The cover of Manly and Muscular Diversions is decorated with what at first sight looks like photographs of teenage, whites-only chain-gangs, some of whom are actually clad in striped pyjamas. The book celebrates the centuries of flannelled fools, rugger buggers and oikish oarsmen. Is the title intended as a Pythonesque jest? Probably not. Tony Money is billed as the "Archivist" of Radley College, an athletic public school, and his work is dedicated to "all colleagues ... who on pitch, court [and] river have devoted so much time, energy and enthusiasm in the service of physical education and good sportsmanship."

No one can object to good, healthy sportsmen (and, presumably, sportswomen). But one needed to blow the whistle when an oarsman was automatically admitted to the Oxbridge college. I narrowly survived an admissions policy which, according to mythology, involved not an exam paper but a rugby ball chucked at the applicant by the Senior Tutor; if you caught it, you got a place - and a scholarship if you drop-kicked it into the wastepaper basket.

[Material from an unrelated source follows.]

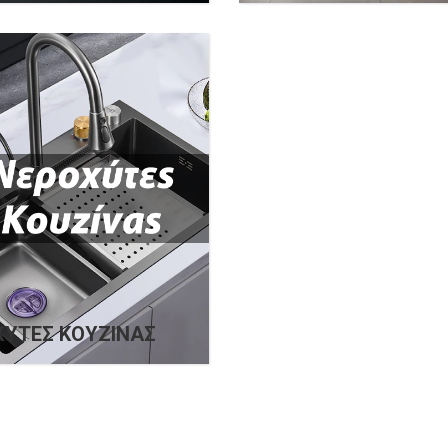
ΎΤΕΣ ΚΟΥΖΊΝΑΣ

The author mentions that in the first half of this century an Oxbridge Blue could walk into a good job in the Empire. The Anglo-Egyptian Sudan was referred to as "a country of Blacks ruled by Blues." This does not seem to bother him particularly. He might question the justice of the arrangement if he imagined a world in which the cricket boot was on the other foot: Britain as a subservient nation of the Egyptian Empire and the Radley region governed by a Sudanese opening batsman.

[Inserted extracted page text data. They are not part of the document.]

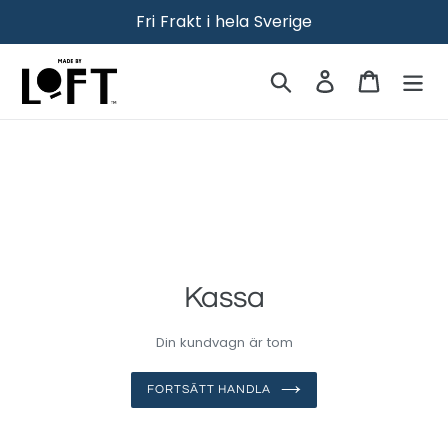
Skippa
Fri Frakt i hela Sverige
Sök
Logga in
Kassa
Kassa
Din kundvagn är tom
FORTSÄTT HANDLA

Yet Manly and Muscular Diversions is more than an Old Boys magazine writ large. It traces the teachers' attitude to sport over the centuries, from veto to reluctant acceptance, to adoption as a crucial part of the curriculum. It delves back into the dim past when the world had to muddle along without the leadership of the public schools. A statute of Henry V inflicted a swingeing fourpenny fine on anyone playing footer instead of practising the archery skills, which would - a moot point, I should have thought - inflict more damage on the hostile French.

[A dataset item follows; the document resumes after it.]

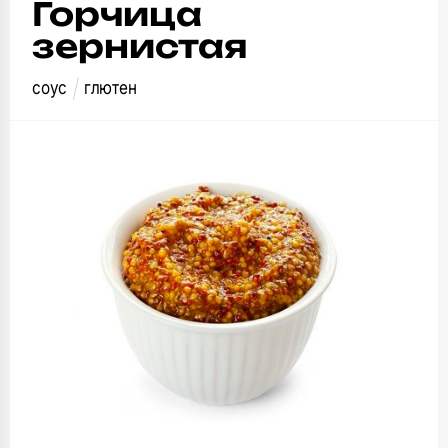
Горчица
зернистая
соус
глютен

There is some interesting raw material here. Unfortunately Mr Money has dribbled around with it, his scrum has collapsed and the ball has trickled into touch. What the subject now needs is an author who can pick up his fascinating research and charge across the line. Preferably someone who gets out of bounds more and is aware of the world that lies beyond the beaks' common room. For a start, the passages quoted here would gain from severe pruning. Some amount to little more than "Eton rowed manfully", writ long. The illustrations, though, have a charm of their own. My favourite shows an Eton-Radley match in a sport which, since no teams are actually visible, can only be guessed at. The line drawing shows merely the spectators. These reveal, by their wild enthusiasm, that someone must be in some sort of pain.